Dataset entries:
'''
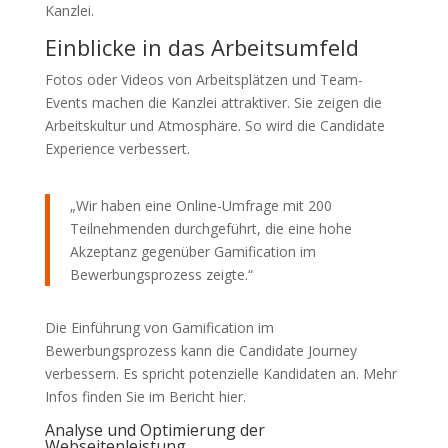
Kanzlei.
Einblicke in das Arbeitsumfeld
Fotos oder Videos von Arbeitsplätzen und Team-
Events machen die Kanzlei attraktiver. Sie zeigen die
Arbeitskultur und Atmosphäre. So wird die Candidate
Experience verbessert.
„Wir haben eine Online-Umfrage mit 200
Teilnehmenden durchgeführt, die eine hohe
Akzeptanz gegenüber Gamification im
Bewerbungsprozess zeigte.“
Die Einführung von Gamification im
Bewerbungsprozess kann die Candidate Journey
verbessern. Es spricht potenzielle Kandidaten an. Mehr
Infos finden Sie im Bericht hier.
Analyse und Optimierung der
Webseitenleistung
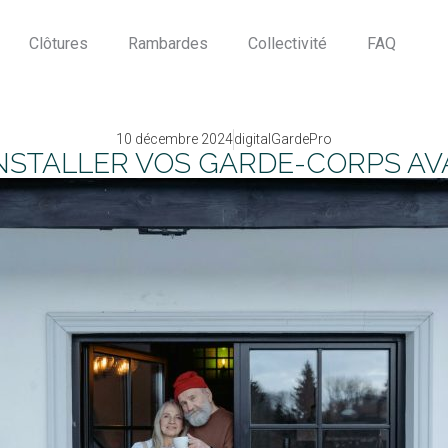
Clôtures
Rambardes
Collectivité
FAQ
10 décembre 2024
digitalGardePro
NSTALLER VOS GARDE-CORPS AVAN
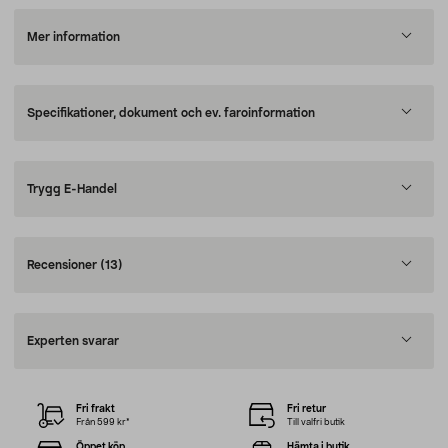
Mer information
Specifikationer, dokument och ev. faroinformation
Trygg E-Handel
Recensioner
(13)
Experten svarar
Fri frakt
Fri retur
Från 599 kr*
Till valfri butik
Öppet köp
Hämta i butik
'''
# What the exercise asks
Without copying any picture, repeat all of the entries exactly.

# Your response
Kanzlei.
Einblicke in das Arbeitsumfeld
Fotos oder Videos von Arbeitsplätzen und Team-
Events machen die Kanzlei attraktiver. Sie zeigen die
Arbeitskultur und Atmosphäre. So wird die Candidate
Experience verbessert.
„Wir haben eine Online-Umfrage mit 200
Teilnehmenden durchgeführt, die eine hohe
Akzeptanz gegenüber Gamification im
Bewerbungsprozess zeigte.“
Die Einführung von Gamification im
Bewerbungsprozess kann die Candidate Journey
verbessern. Es spricht potenzielle Kandidaten an. Mehr
Infos finden Sie im Bericht hier.
Analyse und Optimierung der
Webseitenleistung
Clôtures
Rambardes
Collectivité
FAQ
10 décembre 2024
digitalGardePro
NSTALLER VOS GARDE-CORPS AVAN
Mer information
Specifikationer, dokument och ev. faroinformation
Trygg E-Handel
Recensioner
(13)
Experten svarar
Fri frakt
Fri retur
Från 599 kr*
Till valfri butik
Öppet köp
Hämta i butik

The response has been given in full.